Jason’s parents recognized his love for art. His mom would drive him to bridal stores so that he could sketch the gowns in the window. His parents were said to move him from Taiwan , and relinquish their import and export business, because the culture did not appreciate art. They moved to Canada, Massachusetts, and Connecticut. While in the US Mr. Wu got started experimenting with fashion design by making clothes for dolls. At the age of 16, Wu started freelance doll clothing for a company called Integrity Toys by a line titled “Jason Wu dolls” which later turned to “Fashion Royalty.” He was given the title of creative director of Integrity Toys.

He went to Paris for his senior year in high school and then enrolled in Parsons for 3 and a half years before he left to intern for Mr. Rodriquez. From there his fashion career blossomed. He continued to build his fashion designs for dolls at Integrity Toys , which is still sold today. In 2006 , with money he saved from his doll making, he started his own ready to wear clothing line. Today, he wants to stay exclusive making luxury women’s wear and selling it in select stores and cities world wide. He has had his share of book and reality tv offers, but he declined them because he rather focus on developing a shoe and makeup line to add to his collection.

The title of this post reflects the appeal of his clothing and his fashion show diversity. His fall 09 show was crawling with models of all backgrounds, which tickles my heart a little. He is also known to design dolls for famous transsexuals such as RuPaul and Amanda Lepore.
Look at him showing his stuff in dress over his suit, maybe a representation of his double life.

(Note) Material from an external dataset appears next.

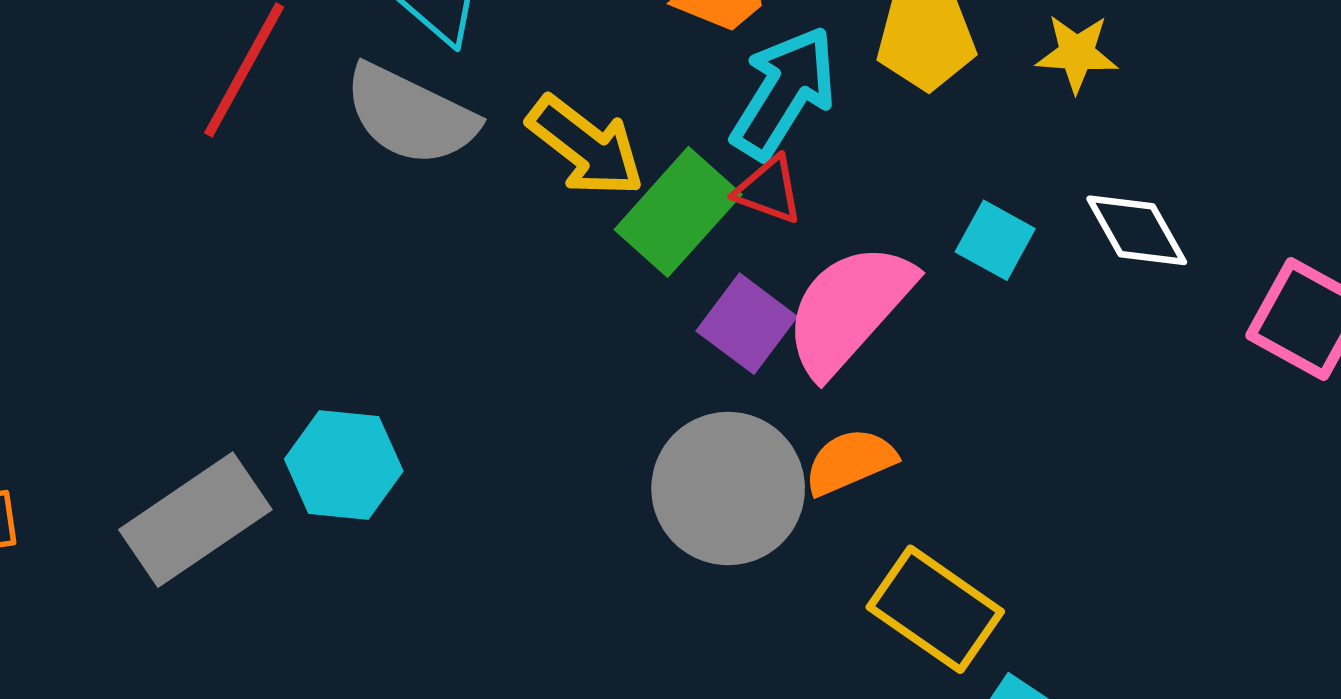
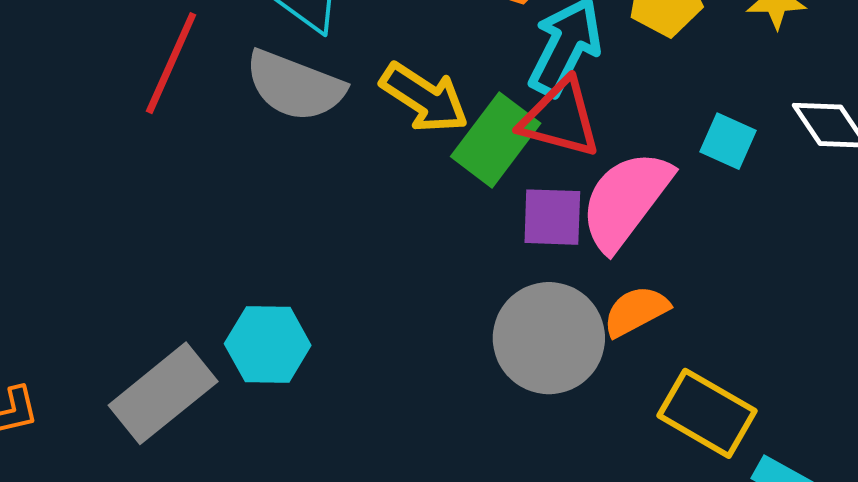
red triangle: (769, 190) -> (560, 118), size x1.6
purple square: (747, 324) -> (552, 217), turned -30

However, his most famous design, for Michelle Obama ( the ultimate Barbie in my opinion), was an unexpected surprise. He said he was not expecting her to wear the gown. He was sitting in his apartment with his boyfriend in Midtown NY with a box of pizza when he saw the first lady appear on the screen with his white gown dripping in crystals. He was just as shocked as the world to see the first lady in a dress by an up and coming designer.

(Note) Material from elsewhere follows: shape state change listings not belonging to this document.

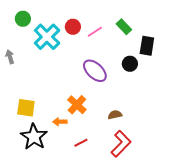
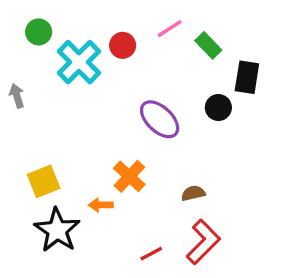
pink line: (95, 32) -> (170, 29), moved
yellow square: (26, 108) -> (44, 181), turned -30
red line: (81, 143) -> (151, 254), moved

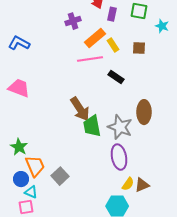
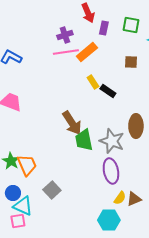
yellow rectangle: (113, 45) -> (93, 82), moved
pink line: (90, 59) -> (66, 52), moved
orange trapezoid: (35, 166) -> (27, 165), moved
cyan triangle: (31, 192) -> (23, 206), size x1.5

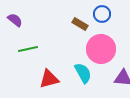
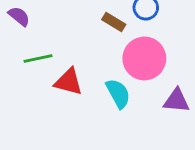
red triangle: (49, 79) -> (69, 82), moved, turned 30

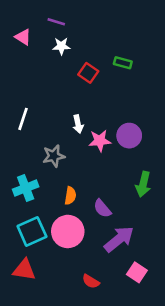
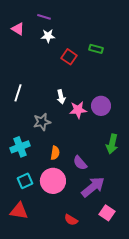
cyan square: (32, 231) -> (25, 181), size x0.7

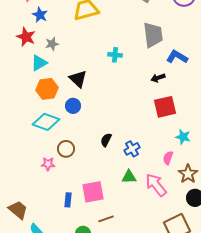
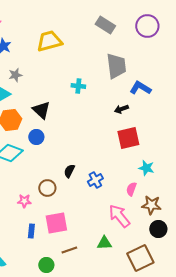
brown circle: (66, 149) -> (47, 188), moved
pink star: (48, 164) -> (24, 201), moved
brown star: (188, 174) -> (151, 205), turned -30
green triangle: (129, 177) -> (104, 243), moved

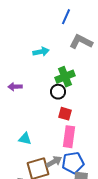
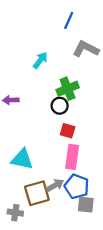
cyan arrow: (41, 52) -> (40, 60), turned -42
cyan triangle: (25, 139) -> (22, 159), size x1.5
blue pentagon: (73, 163) -> (77, 186), turned 30

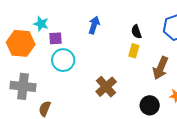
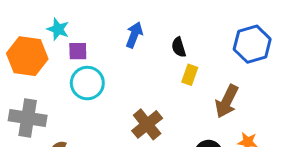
black semicircle: (136, 32) -> (179, 47), moved

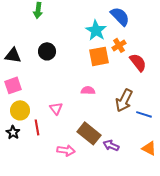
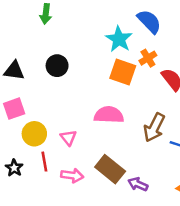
orange square: (99, 56) -> (123, 72), turned 30
pink semicircle: (88, 90) -> (109, 115), size x1.6
yellow circle: (20, 110) -> (34, 134), moved
pink arrow: (66, 150) -> (72, 175), moved

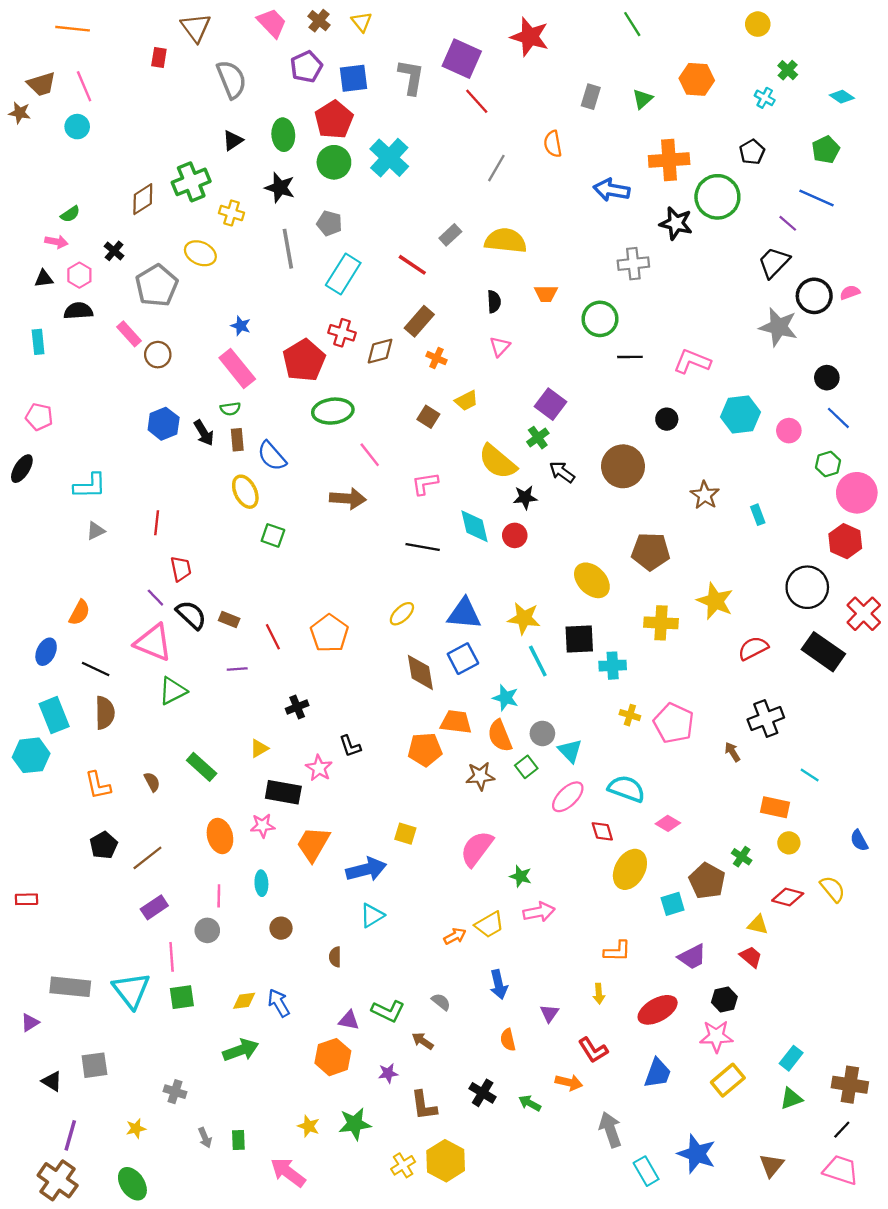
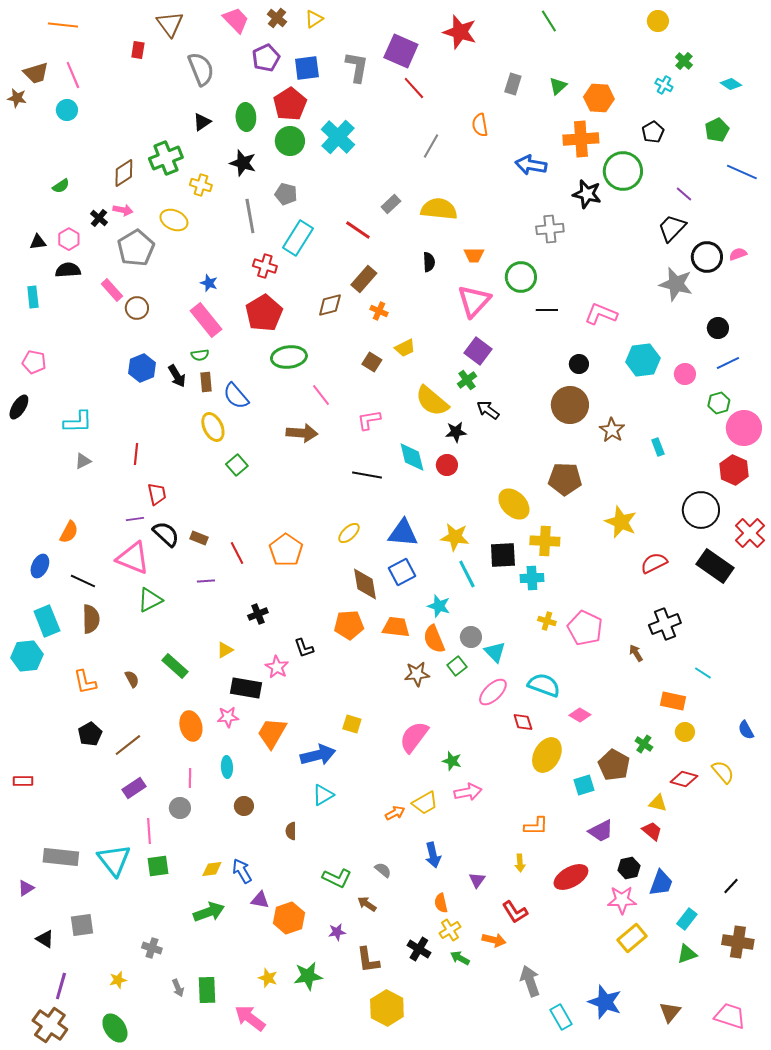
yellow triangle: (362, 22) -> (314, 19), turned 36
orange hexagon: (697, 79) -> (599, 98), moved
blue line: (816, 198) -> (742, 172), moved
pink arrow: (56, 242) -> (123, 210), moved
red cross: (342, 333) -> (265, 266), moved
pink triangle: (500, 347) -> (474, 301), moved, size x1.8
blue line: (838, 418) -> (728, 363), turned -70
brown circle: (623, 466) -> (570, 405), moved
green square: (273, 535) -> (237, 465), turned 30
purple line: (155, 598) -> (135, 519), turned -54
yellow cross: (661, 623) -> (545, 541), moved
orange pentagon: (425, 750) -> (349, 625), moved
purple triangle: (349, 1020) -> (260, 900), moved
blue trapezoid: (658, 1073) -> (661, 883), moved
black line: (842, 1130) -> (731, 886), moved
green rectangle: (238, 1140) -> (207, 990), size x1.5
yellow cross: (403, 1165) -> (450, 930), moved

Though some people criticized the first Lady’s choice of a new designer’s dress and not a dress from an established fashion house, he still received a staggering 4 million hits on his web page. Remember, J-Crews website even crashed!

Jason Wu is riding on the glory of his Historic accomplishment, with the dress being displayed in the Smithsonian museum, he will be remembered for centuries to come.

His clothing line has been climbing to the top of the charts with recognition from the fashion goddess herself, Anna Wintour. Some sources even say that Jason Wu was introduced to Michelle Obama through Andre Leon, Anna’s right hand man. That seems like it could be a possibility. Another possibility is that Michelle Obama’s stylist from Chicago Ikram Goldman played as a third party in getting Michelle in Jason’s design. Jason has sold pieces through Ikram’s Chicago Boutique, some of which Mrs. Obama owns.

Jason Wu’s designs have also been seen on Ivana Trump, Kristina O’Neill, and Kerry Washington. Not to mention that Michelle Obama wore his clothing 3 days in a row while in England for the G20 summit. Jason is apparently a good hit with his target market, older women who want to look chic, stylish, and feel gorgeous.

Jason Wu has been receiving critical acclaims from established designers and worshiped magazine editors in addition to being a finalist for Vogue Fashion Fund Award and winning the Fashion Groups International’s Rising Star Award. He is now on his way to the top. His revenue has grown 280% since 2007 to $950,000 and is expects 2009 sales to exceed $2.5 Million. His recent line that debuted earlier this month has won rave reviews. Like me, he doesn’t follow trends, he designs classic trends that enhance femininity and highlights a woman’s beauty.

So now we can stop questioning why Michelle Obama chose his design and not one from a huge fashion giant or an African American designer like everyone complained about. She chose a hardworking, driven designer whose clothing fits her personality and accentuates her beauty.